The 1921 S Morgan Silver Dollar, struck at the San Francisco Mint, is a sought-after collectible from the renowned Morgan Dollar series. Composed of 90% silver and 10% copper, it has a diameter of 38.1 mm and weighs 26.73 grams. The mint mark is located on the reverse side above the ‘D’ in “DOLLAR.” Its value varies based on condition, with prices ranging from $35 for Good (G) to over $780 for high-grade Uncirculated (MS) specimens.
- Denomination: $1 (One Dollar)
- Diameter: 38.1 mm
- Weight: 26.73 grams
- Composition: 90% silver, 10% copper
- Edge: Reeded
- Obverse Design: Lady Liberty
- Reverse Design: Eagle with wings outstretched
- Mint Mark: S (San Francisco Mint)
- Mintage: Approximately 21,695,000
Mint Mark Location:
The mint mark on the 1921 S Morgan Silver Dollar is located on the reverse side, just above the ‘D’ in the word “DOLLAR” and below the wreath that encircles the eagle.

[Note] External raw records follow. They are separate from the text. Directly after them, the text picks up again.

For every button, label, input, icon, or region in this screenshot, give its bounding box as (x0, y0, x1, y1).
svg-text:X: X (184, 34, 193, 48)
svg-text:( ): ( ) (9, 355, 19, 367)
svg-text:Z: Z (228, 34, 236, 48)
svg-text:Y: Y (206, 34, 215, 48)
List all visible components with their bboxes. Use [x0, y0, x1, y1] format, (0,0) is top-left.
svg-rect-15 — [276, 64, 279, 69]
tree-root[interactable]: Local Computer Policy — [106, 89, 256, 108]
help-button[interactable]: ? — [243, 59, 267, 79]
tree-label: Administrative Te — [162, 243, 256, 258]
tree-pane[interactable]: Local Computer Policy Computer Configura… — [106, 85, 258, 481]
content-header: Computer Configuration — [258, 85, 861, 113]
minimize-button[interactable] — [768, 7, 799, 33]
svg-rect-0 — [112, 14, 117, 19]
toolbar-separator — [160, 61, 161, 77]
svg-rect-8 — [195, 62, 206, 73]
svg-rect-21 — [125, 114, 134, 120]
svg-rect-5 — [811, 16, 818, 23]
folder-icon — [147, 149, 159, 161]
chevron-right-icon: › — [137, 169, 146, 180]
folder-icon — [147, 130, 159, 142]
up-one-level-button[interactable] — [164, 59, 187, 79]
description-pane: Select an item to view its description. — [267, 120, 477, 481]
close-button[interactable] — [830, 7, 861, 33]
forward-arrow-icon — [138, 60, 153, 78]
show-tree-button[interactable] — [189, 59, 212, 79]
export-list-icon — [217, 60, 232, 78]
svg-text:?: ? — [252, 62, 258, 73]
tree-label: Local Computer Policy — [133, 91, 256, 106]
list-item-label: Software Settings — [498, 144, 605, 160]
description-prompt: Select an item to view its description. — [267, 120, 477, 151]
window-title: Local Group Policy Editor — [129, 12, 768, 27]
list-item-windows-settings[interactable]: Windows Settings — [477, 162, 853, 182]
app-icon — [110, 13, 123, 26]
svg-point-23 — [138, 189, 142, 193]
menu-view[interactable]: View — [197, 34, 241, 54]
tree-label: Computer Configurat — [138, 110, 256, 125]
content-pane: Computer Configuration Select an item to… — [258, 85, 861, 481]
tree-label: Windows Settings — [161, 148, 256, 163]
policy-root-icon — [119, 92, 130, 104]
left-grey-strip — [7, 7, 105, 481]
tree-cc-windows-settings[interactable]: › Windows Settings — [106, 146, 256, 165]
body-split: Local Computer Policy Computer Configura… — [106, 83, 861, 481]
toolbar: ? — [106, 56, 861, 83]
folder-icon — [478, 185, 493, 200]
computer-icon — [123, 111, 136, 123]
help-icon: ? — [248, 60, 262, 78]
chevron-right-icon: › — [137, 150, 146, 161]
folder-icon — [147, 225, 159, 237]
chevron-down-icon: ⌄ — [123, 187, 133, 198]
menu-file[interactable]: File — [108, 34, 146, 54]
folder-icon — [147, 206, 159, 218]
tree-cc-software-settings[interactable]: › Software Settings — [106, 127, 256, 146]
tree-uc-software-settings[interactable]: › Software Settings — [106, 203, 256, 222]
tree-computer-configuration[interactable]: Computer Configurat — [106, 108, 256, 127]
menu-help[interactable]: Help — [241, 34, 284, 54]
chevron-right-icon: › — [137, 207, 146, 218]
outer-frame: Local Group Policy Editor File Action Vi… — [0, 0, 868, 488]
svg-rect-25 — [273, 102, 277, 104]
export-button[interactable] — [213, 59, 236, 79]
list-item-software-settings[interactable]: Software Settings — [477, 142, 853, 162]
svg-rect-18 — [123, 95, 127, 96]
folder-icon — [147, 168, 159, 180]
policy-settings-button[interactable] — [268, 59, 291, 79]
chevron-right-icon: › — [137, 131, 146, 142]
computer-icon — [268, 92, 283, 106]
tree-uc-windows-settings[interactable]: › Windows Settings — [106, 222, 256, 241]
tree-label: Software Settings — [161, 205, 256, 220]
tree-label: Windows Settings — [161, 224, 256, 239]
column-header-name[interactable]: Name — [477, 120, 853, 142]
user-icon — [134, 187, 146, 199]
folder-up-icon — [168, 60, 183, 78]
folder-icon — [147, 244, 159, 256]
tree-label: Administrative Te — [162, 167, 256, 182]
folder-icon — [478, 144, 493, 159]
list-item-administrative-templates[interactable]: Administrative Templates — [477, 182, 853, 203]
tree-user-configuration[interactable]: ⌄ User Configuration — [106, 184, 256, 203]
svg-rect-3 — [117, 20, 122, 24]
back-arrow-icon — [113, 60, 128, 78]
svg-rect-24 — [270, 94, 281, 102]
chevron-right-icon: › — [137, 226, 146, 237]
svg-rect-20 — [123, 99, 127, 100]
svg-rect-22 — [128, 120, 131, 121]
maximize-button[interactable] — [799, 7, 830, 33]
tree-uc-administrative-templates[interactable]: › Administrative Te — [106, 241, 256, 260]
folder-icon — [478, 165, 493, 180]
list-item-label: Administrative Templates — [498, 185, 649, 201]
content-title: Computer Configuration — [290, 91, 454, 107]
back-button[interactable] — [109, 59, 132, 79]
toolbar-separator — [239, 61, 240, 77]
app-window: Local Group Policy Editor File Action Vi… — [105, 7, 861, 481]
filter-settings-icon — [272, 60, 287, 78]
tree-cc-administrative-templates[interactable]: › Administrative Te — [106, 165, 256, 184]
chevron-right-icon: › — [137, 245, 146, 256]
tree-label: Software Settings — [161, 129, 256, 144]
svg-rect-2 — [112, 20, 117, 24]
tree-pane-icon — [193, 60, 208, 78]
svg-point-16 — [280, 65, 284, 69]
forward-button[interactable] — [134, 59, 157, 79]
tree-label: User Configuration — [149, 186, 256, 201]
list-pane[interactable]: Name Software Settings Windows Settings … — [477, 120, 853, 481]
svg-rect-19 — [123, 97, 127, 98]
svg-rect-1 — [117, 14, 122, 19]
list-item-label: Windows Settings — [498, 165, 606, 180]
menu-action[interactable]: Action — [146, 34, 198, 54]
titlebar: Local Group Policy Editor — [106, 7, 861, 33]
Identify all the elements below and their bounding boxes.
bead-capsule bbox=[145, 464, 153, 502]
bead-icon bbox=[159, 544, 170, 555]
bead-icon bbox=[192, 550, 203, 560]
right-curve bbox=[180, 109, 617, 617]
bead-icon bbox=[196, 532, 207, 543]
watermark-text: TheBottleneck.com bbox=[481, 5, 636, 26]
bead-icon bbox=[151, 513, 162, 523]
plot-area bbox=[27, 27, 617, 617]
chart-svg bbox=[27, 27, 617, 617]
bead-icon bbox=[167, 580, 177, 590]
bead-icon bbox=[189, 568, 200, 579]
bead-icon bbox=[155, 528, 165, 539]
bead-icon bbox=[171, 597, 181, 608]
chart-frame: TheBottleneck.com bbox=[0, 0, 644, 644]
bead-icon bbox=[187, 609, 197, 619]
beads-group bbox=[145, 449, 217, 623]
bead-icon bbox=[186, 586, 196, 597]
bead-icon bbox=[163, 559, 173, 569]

How to roughly grade Morgan Dollars
- Extremely Fine (EF/XF): The coin shows light wear on high points, with most details still visible. Liberty’s hair and the eagle’s breast feathers have some wear, but overall design elements remain clear.
- About Uncirculated (AU): The coin has very minimal wear, mostly on the highest points. Original mint luster is still present, and the design details are nearly complete.
- Mint State (MS): The coin is in uncirculated condition, with no wear and full mint luster. Design details are sharp and complete. Higher MS grades (e.g., MS-63, MS-65, MS-67) indicate fewer contact marks, better eye appeal, and more lustrous surfaces.
Value Based on Condition:
The value of the 1921 S Morgan Silver Dollar varies depending on its condition and the current market. Here is a general pricing range for different conditions:
- Good (G): $40
- Very Good (VG): $60
- Fine (F): $80
- Very Fine (VF): $100
- Extremely Fine (EF/XF): $150
- About Uncirculated (AU): $300
- Uncirculated (MS): $400-$780+ (value increases with higher grades)
Did You Know?
An interesting fact about the 1921 Morgan is that it was minted after a 17-year hiatus, as the production of the Morgan Dollar series had ceased in 1904. The Pittman Act of 1918, which required the melting of millions of silver dollars to aid the British during World War I and to stabilize the silver market, created a demand for new silver dollars. As a result, the U.S. Mint resumed production of Morgan Dollars in 1921, using the original George T. Morgan design. This makes the 1921 Morgan Silver Dollar the last year of issue for the series, as the Peace Dollar was introduced later that same year, symbolizing the end of an era in American coinage.